-------- Materials provided

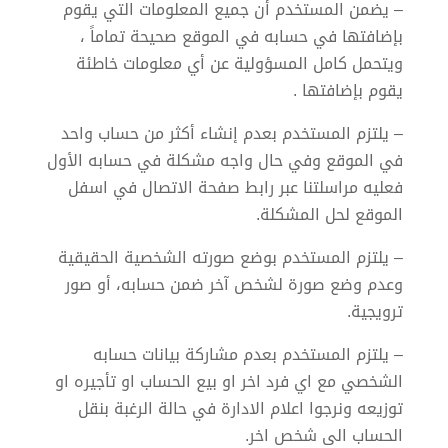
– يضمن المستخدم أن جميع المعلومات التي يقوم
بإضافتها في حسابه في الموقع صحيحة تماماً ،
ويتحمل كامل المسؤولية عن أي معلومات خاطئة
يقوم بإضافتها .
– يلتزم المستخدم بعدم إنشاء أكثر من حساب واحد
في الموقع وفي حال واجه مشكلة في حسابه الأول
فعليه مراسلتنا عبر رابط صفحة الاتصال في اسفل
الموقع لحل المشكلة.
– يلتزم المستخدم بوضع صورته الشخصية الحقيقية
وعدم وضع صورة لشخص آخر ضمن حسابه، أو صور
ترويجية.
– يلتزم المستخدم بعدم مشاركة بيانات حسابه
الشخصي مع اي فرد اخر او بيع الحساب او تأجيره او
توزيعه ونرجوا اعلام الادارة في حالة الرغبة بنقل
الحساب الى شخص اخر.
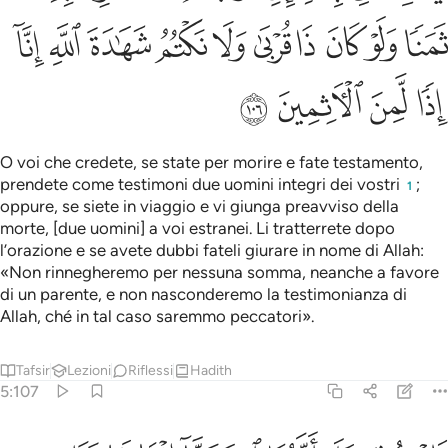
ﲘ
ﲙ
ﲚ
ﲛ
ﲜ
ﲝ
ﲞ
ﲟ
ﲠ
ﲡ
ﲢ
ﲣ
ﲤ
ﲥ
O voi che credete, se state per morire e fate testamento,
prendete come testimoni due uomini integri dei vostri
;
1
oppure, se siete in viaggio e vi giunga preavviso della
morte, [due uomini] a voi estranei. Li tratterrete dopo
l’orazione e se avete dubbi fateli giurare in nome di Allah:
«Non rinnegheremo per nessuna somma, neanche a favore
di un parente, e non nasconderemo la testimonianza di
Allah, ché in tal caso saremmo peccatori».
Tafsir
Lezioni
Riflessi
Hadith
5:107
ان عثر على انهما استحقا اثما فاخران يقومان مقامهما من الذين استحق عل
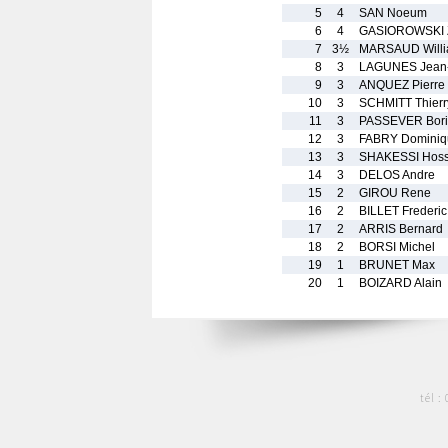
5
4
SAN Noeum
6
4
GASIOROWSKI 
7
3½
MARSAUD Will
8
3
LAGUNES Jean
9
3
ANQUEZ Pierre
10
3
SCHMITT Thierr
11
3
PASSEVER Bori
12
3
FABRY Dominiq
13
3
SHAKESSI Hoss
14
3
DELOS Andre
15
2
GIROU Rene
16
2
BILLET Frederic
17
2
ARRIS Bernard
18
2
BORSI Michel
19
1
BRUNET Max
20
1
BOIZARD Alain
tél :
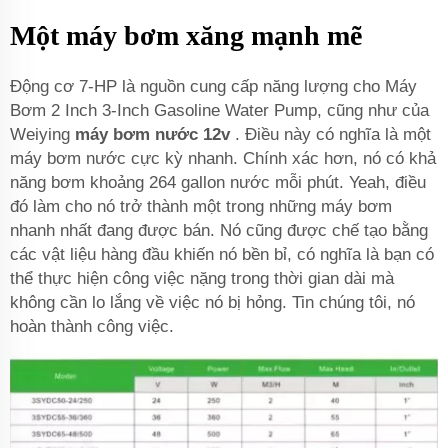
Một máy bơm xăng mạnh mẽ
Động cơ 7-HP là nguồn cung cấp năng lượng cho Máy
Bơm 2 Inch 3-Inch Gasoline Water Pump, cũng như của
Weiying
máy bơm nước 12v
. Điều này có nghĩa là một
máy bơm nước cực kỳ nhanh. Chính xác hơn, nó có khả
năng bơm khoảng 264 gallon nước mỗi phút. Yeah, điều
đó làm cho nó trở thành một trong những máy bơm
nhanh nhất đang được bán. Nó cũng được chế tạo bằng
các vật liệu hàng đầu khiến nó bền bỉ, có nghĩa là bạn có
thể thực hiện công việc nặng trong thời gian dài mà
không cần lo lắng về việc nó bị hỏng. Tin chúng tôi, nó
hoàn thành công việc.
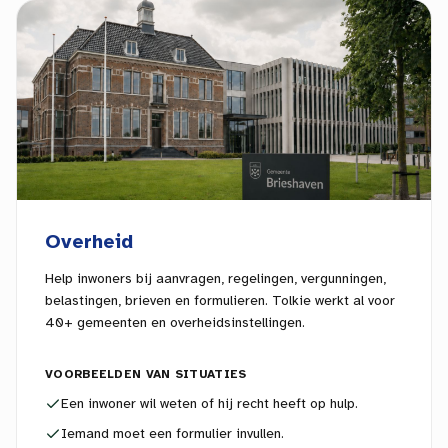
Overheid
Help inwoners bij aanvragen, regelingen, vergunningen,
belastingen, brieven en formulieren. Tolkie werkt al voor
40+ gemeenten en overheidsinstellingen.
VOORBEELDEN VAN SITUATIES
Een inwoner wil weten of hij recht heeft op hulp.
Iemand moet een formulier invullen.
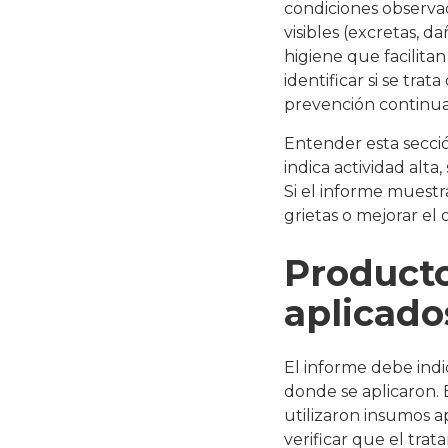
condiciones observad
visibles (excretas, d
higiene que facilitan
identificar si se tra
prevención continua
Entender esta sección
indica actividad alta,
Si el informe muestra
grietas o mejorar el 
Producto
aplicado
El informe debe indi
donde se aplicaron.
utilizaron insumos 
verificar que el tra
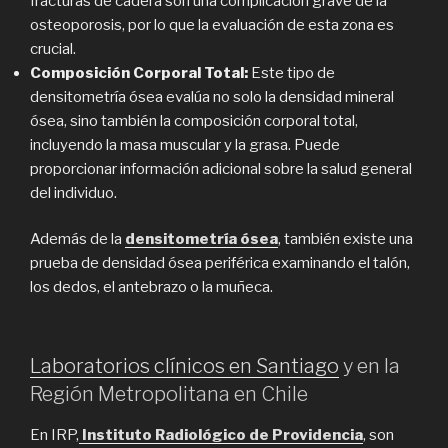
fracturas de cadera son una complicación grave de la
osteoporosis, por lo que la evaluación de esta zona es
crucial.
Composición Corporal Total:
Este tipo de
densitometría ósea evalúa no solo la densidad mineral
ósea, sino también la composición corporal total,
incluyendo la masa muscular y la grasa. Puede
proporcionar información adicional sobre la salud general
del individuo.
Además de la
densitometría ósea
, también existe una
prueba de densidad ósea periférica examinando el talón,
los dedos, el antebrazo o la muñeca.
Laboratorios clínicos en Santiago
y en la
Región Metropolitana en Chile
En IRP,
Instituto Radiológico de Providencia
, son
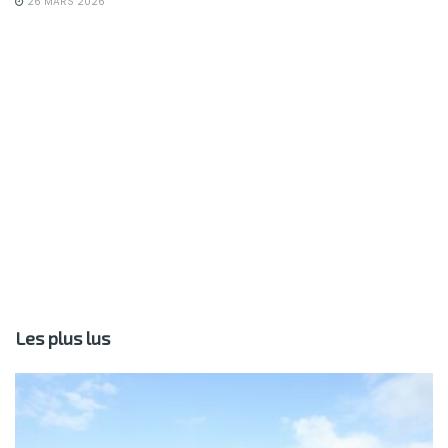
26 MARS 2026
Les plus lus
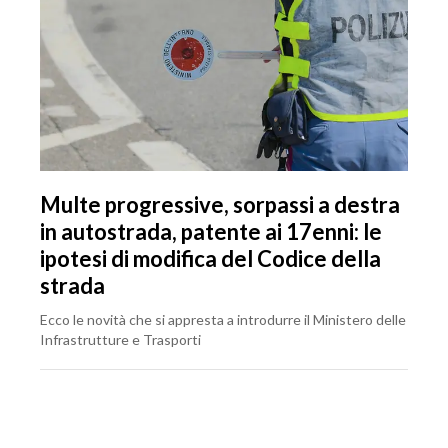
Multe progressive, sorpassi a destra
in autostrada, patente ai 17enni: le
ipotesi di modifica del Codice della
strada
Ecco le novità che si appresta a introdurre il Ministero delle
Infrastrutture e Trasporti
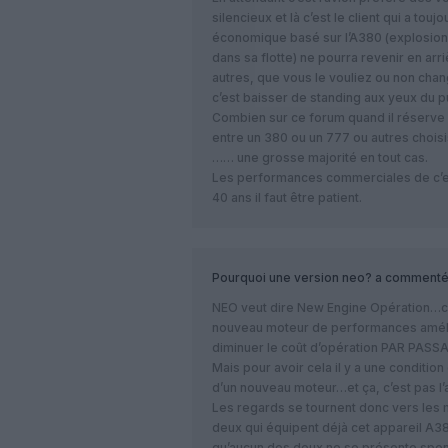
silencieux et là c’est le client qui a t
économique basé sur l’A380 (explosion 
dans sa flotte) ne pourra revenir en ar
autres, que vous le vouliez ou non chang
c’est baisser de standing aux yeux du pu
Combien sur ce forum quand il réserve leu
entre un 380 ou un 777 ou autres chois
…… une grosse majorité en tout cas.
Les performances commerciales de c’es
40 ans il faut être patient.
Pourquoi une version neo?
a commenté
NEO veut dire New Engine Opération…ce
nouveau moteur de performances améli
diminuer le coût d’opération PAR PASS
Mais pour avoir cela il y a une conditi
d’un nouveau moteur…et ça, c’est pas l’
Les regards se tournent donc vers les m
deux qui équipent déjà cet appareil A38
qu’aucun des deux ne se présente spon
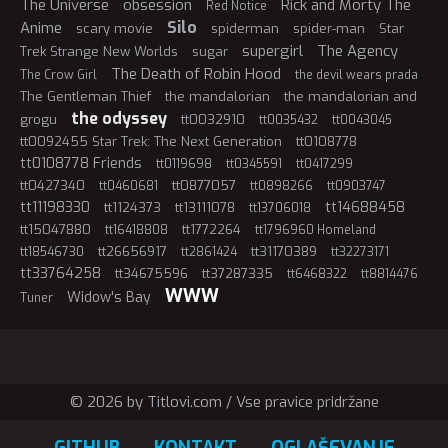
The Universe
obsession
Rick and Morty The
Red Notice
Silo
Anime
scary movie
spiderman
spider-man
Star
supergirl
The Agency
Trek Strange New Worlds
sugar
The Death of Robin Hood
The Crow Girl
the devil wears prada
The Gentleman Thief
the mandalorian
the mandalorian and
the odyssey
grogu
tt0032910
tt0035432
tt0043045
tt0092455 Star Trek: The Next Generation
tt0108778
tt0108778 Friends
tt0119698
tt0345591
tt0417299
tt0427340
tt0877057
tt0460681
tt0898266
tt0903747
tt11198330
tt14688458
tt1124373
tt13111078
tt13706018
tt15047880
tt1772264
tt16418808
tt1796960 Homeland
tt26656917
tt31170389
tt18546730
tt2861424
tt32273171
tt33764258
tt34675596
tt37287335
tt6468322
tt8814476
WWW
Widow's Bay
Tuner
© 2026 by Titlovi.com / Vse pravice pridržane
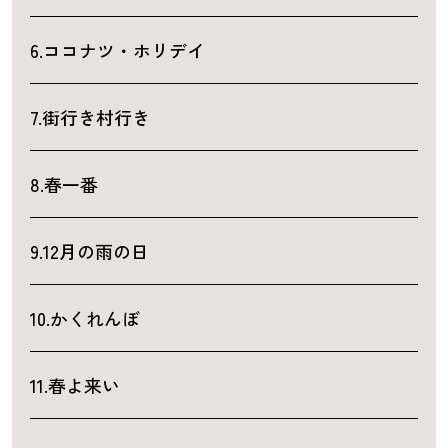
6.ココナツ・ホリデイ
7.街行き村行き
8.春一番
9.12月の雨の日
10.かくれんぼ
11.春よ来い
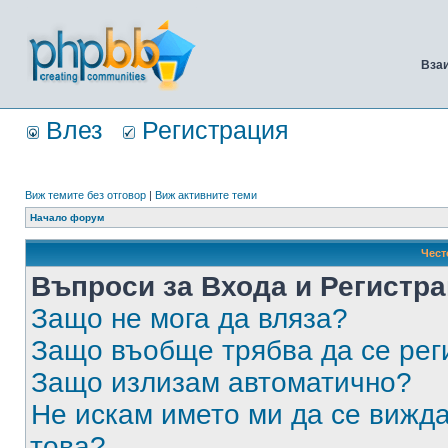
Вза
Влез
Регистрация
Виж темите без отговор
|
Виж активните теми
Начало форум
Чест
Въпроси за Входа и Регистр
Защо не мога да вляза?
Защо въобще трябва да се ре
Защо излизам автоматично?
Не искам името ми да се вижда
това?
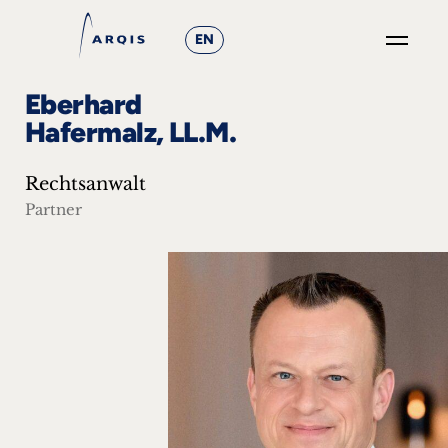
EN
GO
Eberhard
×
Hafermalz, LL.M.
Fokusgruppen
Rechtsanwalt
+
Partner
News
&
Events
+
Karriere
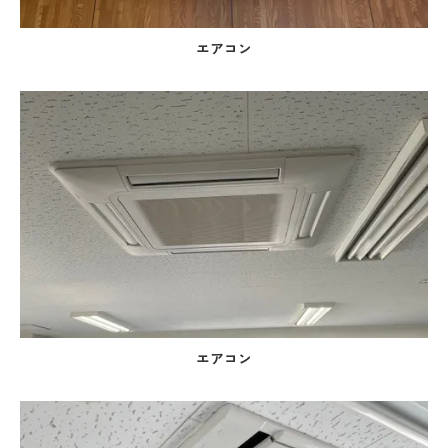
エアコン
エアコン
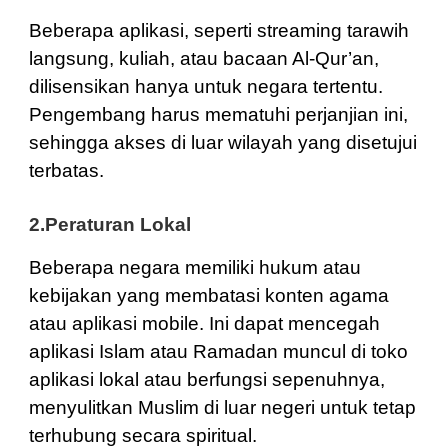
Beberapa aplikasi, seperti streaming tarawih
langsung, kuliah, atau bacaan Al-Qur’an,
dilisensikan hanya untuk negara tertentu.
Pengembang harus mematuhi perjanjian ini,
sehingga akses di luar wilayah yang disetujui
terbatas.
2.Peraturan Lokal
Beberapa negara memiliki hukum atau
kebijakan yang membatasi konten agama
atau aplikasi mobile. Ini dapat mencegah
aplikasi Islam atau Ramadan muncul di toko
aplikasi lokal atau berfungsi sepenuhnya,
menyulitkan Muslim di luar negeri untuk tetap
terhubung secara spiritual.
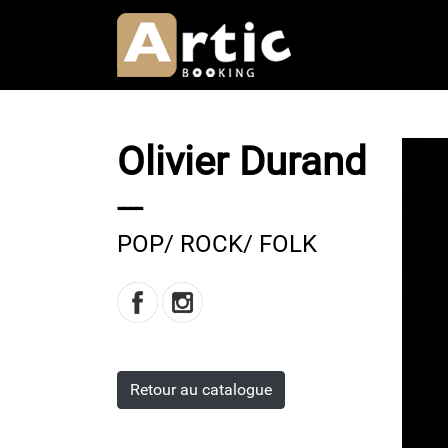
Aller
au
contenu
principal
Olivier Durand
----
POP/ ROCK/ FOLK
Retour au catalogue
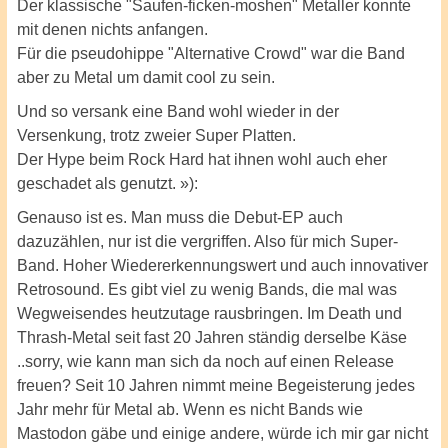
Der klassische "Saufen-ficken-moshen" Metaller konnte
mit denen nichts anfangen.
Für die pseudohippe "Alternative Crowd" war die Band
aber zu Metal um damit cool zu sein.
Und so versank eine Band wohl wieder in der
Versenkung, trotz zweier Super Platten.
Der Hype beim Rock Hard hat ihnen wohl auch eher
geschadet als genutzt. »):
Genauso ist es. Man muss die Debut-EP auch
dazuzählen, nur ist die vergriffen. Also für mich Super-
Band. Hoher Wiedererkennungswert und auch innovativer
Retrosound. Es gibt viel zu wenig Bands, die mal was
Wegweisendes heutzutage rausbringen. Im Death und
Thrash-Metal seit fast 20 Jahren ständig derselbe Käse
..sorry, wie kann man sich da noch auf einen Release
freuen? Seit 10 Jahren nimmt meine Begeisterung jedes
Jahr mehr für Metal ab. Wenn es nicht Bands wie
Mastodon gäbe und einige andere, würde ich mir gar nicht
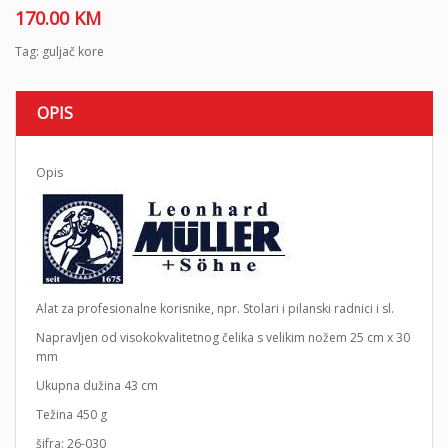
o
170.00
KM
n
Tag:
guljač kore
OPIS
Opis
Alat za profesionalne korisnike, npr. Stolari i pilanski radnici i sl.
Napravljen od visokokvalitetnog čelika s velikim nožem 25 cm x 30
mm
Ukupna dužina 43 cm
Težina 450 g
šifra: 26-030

----------------

Go to the line above holding "Iemand moet een formulier invullen.", then copy exactly each line down to and including the one holding "proporcionar información adicional", leaving pictures out.

Iemand moet een formulier invullen.
condiciones observad
visibles (excretas, d
higiene que facilitan
identificar si se tra
prevención continua
Entender esta sección
indica actividad alta,
Si el informe muestra
grietas o mejorar el 
Producto
aplicado
El informe debe indi
donde se aplicaron.
utilizaron insumos 
verificar que el tra
fracturas de cadera son una complicación grave de la
osteoporosis, por lo que la evaluación de esta zona es
crucial.
Composición Corporal Total:
Este tipo de
densitometría ósea evalúa no solo la densidad mineral
ósea, sino también la composición corporal total,
incluyendo la masa muscular y la grasa. Puede
proporcionar información adicional sobre la salud general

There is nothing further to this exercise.